October 16, 2019

 

Debating democracy – youth may prefer shared power 

By Mark Leahy

 

For election watchers, the last couple of weeks have been marred by plenty of hypocrisy and often warranted political mudslinging unlike anything ever seen in election history.

Canada’s most ‘woke’ prime minister – seemingly cast from a fractureless mould of perfection with all the values one might prescribe as if building a socially progressive candidate from a checklist – was found to have donned blackface and otherwise questionable make-up and garb more times than he seemed able to remember.

Understandably, his adversaries wouldn’t let him live it down. This fall from grace from a man who had come to define new principled politics was staggering. What was he thinking? And, for that matter, when did he stop thinking it – if indeed he really has?

Youth would not think this cool. Others – largely those of older generations – seemed prepared to let it slide with, “I was young once, too, and did stupid shit – I’m just glad there were fewer cameras around then.”

But for young people, often not yet imbued with their parents’ prejudices, and more often surrounded by people of different ethnicities and tones on the colour-wheel, this was a staggering serial lapse in judgement, beyond comprehension, and hard to forgive of one who had convinced them he was a new-approach leader who would dump the old politics of their parents.

For the first time ever, voters 18 to 29 – the age range referred to as ‘millennials’, though often with an unfairly derogatory tone for a group handed such a raw deal – are set to make up the biggest voting bloc in a federal election. More millennials than baby boomers are now eligible to vote.

Justin Trudeau’s inarguable charisma and refreshingly positive campaign in 2015 drew nearly 20 per cent more voters in that age range to the polls than the previous election in 2011 – an election that featured the inspirational rise of the NDP’s Jack Layton and his Orange Crush. Forty-five per cent of millennials voted for Trudeau.

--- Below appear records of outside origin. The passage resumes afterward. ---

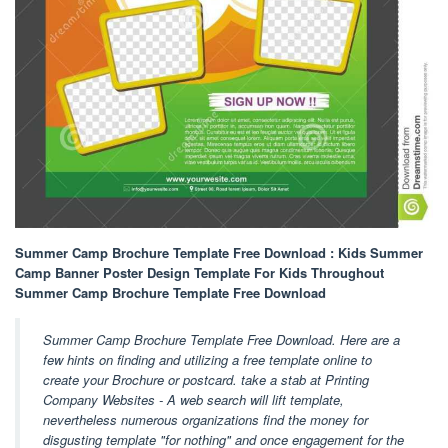
Summer Camp Brochure Template Free Download : Kids Summer
Camp Banner Poster Design Template For Kids Throughout
Summer Camp Brochure Template Free Download
Summer Camp Brochure Template Free Download. Here are a
few hints on finding and utilizing a free template online to
create your Brochure or postcard. take a stab at Printing
Company Websites - A web search will lift template,
nevertheless numerous organizations find the money for
disgusting template "for nothing" and once engagement for the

Will they vote Trudeau now? Much good has come to those looking for Justin to lead the nation away from the Harper years. Many promises made, many kept – domestically and on the world stage. 

However, the Liberal government bought a pipeline the day after declaring a Climate Emergency. And notably – fundamental to democracy – they promised a change to the voting system where winning about 39 per cent of the vote as Trudeau’s Liberal did wins you all the power. (The Conservatives love this model, too. Harper won his majority the same way, with about 39 per cent of the vote.)

I had occasion to put this question of ‘electoral reform’ to Justin Trudeau on behalf of the Low Down at last week’s French leadership debate (bit.ly/LDtrudeau). I asked him what he would do to restore youth’s faith in democracy given his betrayal of the votes of many about changing the system. As if in a parallel universe, Trudeau heard the word ‘youth’ and ran with that, offering up every youth-related platform plank – some of it very sound and, indeed, desirable.

But not a word on addressing the broken promise. 

The man who entranced the nation with his open, new politics no longer answered the question he was asked. He answered the one he wished he had heard.

Now, in these waning hours, a new dynamic is upon us. The NDP’s Jagmeet Singh, having risen above the fray of ugly shouting matches at the debate, landed that most sought-after rare-bird of electoral politics: the zinger take-away clip: “I want to say this directly to Canadians. You do not need to choose between Mr. Delay and Mr. Deny. There is another option out there.”

For the youth Trudeau had disappointed, Singh’s gentle, seemingly-unscripted evoking of the ubiquitous Mr. Men and Little Miss series of moral lesson books… well, you might as well have had Jagmeet give you a hug right there. 

Polls over the weekend show support tacking towards Singh and away from climate change’s Mr. Delay (Justin Trudeau) and Mr. Deny (Andrew Scheer). There is talk of a minority government, and of coalitions, that much-maligned but more collaborative option which would operate similarly to your vote being valued as if Trudeau had changed the darn voting system.

Let’s hope for a dash of Greens in any coalition colour palette, as well. There’s a planet worth saving, and our youth would like to be in a position to bring their kids into it. 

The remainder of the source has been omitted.